INSTRUCTIONS FOR THE TASK:
Look through the entries below and extract exactly the lines from the one containing "WER WIR SIND" through the one containing "Die Traube Menschen", ends included.
Content starts
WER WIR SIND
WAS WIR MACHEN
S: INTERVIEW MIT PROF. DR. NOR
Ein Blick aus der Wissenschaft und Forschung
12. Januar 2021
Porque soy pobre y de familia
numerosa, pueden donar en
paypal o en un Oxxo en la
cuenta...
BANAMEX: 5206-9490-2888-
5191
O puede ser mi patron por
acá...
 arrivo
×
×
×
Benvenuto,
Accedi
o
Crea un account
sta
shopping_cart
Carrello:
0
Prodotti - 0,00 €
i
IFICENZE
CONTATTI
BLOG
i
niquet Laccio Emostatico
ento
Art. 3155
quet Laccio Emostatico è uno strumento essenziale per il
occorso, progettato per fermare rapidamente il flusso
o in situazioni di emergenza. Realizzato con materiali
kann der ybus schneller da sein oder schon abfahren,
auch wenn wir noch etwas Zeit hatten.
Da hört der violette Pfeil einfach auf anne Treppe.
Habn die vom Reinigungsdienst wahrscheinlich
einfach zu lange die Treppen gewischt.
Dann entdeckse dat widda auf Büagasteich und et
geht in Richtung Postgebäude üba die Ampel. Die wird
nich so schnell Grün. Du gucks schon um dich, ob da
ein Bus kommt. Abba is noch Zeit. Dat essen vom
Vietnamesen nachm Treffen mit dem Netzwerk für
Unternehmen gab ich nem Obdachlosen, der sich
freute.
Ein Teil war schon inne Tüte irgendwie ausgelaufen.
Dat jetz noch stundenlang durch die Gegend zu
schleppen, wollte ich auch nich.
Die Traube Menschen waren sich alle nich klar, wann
Content ends
Content starts
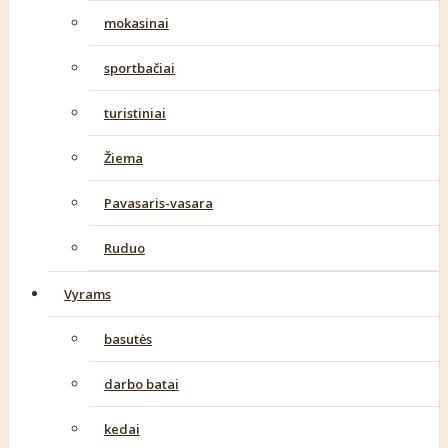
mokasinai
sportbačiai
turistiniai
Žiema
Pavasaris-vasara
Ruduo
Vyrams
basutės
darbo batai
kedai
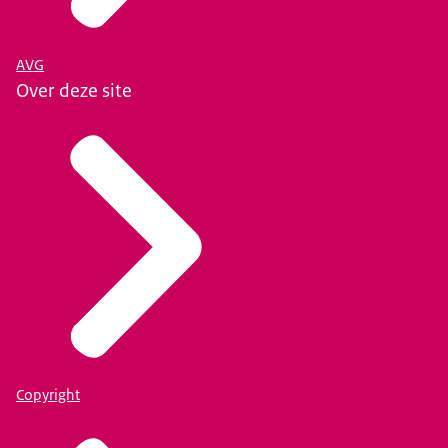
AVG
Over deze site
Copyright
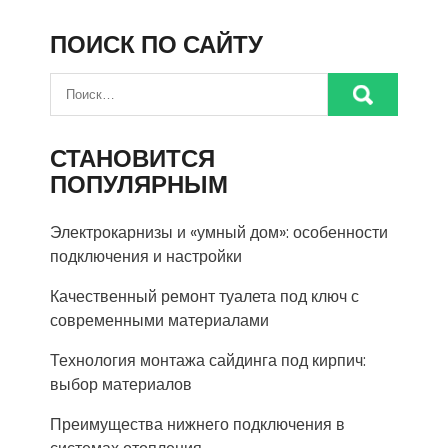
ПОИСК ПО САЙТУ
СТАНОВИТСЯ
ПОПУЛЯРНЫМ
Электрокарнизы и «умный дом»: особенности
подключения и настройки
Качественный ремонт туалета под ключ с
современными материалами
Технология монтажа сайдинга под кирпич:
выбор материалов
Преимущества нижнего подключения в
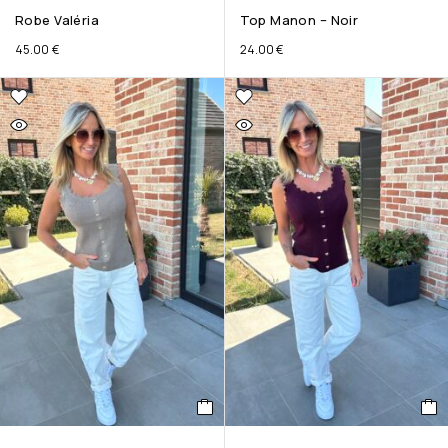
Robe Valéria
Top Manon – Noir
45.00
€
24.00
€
Content ends
Content starts
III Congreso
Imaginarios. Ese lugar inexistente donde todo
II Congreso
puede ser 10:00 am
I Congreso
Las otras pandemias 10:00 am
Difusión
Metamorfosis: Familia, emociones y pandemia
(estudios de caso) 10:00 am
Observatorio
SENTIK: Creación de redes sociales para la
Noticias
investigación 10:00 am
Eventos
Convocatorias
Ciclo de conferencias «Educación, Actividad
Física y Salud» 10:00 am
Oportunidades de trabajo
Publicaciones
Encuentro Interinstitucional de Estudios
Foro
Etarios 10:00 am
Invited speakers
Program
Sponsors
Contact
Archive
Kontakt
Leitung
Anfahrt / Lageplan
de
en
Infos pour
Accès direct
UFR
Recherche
Content ends
TASK RESPONSE:
WER WIR SIND
WAS WIR MACHEN
S: INTERVIEW MIT PROF. DR. NOR
Ein Blick aus der Wissenschaft und Forschung
12. Januar 2021
Porque soy pobre y de familia
numerosa, pueden donar en
paypal o en un Oxxo en la
cuenta...
BANAMEX: 5206-9490-2888-
5191
O puede ser mi patron por
acá...
 arrivo
×
×
×
Benvenuto,
Accedi
o
Crea un account
sta
shopping_cart
Carrello:
0
Prodotti - 0,00 €
i
IFICENZE
CONTATTI
BLOG
i
niquet Laccio Emostatico
ento
Art. 3155
quet Laccio Emostatico è uno strumento essenziale per il
occorso, progettato per fermare rapidamente il flusso
o in situazioni di emergenza. Realizzato con materiali
kann der ybus schneller da sein oder schon abfahren,
auch wenn wir noch etwas Zeit hatten.
Da hört der violette Pfeil einfach auf anne Treppe.
Habn die vom Reinigungsdienst wahrscheinlich
einfach zu lange die Treppen gewischt.
Dann entdeckse dat widda auf Büagasteich und et
geht in Richtung Postgebäude üba die Ampel. Die wird
nich so schnell Grün. Du gucks schon um dich, ob da
ein Bus kommt. Abba is noch Zeit. Dat essen vom
Vietnamesen nachm Treffen mit dem Netzwerk für
Unternehmen gab ich nem Obdachlosen, der sich
freute.
Ein Teil war schon inne Tüte irgendwie ausgelaufen.
Dat jetz noch stundenlang durch die Gegend zu
schleppen, wollte ich auch nich.
Die Traube Menschen waren sich alle nich klar, wann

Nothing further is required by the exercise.